What emerged from the discussions was a sense that the French state has moved beyond regulating religious expression and into actively criminalising Muslim self-organisation. D’Imzalene described what he sees as a new phase: “French politicians are entering a new phase of radicalisation of their Islamophobia, which is that of the fight against so-called infiltration.” In this framing, Muslims are suspect not only when they organise independently, but even when they participate in mainstream civic life.
This pressure is not abstract. It has material consequences — police checks, frozen funds, closed mosques and cancelled events. Organisers explained how difficult it has become to secure venues. “Authorities are calling the people who provide the venues and trying to cancel,” D’Imzalene noted. “Sometimes the mayors or even the prefect come and cancel the conferences.”
One organiser confirmed that finding a space required discretion, precisely because “it’s extremely hard to secure some venues, some physical spaces in order to express our political ideas.”
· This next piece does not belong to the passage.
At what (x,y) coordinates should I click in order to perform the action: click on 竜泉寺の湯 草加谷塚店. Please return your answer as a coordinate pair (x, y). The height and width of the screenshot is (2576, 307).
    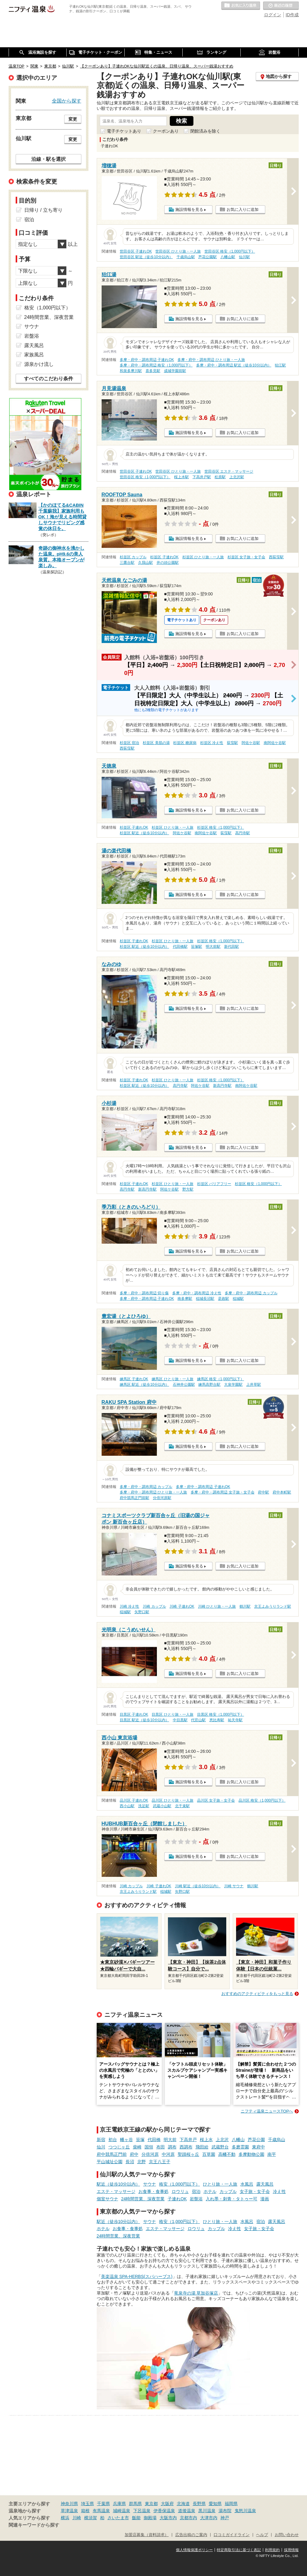     Looking at the image, I should click on (196, 2293).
Liberty, Equality, Fraternity?
The irony is hard to miss. France prides itself on freedom of expression, yet Muslims are forced to navigate an environment where speaking openly can trigger surveillance or legal action. D’Imzalene himself is facing legal proceedings, which he believes are meant to silence him and others involved in pro-Palestinian mobilisation. His sin was to use the word “intifada” during a pro-Palestine rally which led to him being prosecuted for antisemitism, which he vehemently denies.

Reflecting on this, he remarked: “When you want to kill your dog, you say it has rabies.”
Yet despite the repression, the tone of the conference was not one of despair. If anything, it was marked by resilience. “Despite the huge repression and the huge crackdown that we’re facing, there’s always a way to express our resistance,” Freschi said. The very act of holding the conference became proof of that resistance.
What this gathering revealed is that Islamophobia in France is no longer just a social prejudice — it has become, as one speaker put it, “a grammar in politics.” It structures debates, justifies laws, and shapes who is allowed to speak. And yet, rooms like this one still fill up. People still come. Conversations still happen.
Leaving the conference, I was struck by a simple but unsettling thought: in a country that claims universal values, Muslims now have to fight for the basic right to assemble, speak, and exist publicly as themselves. That this conference happened at all is a success. That it needed courage to happen is the real indictment.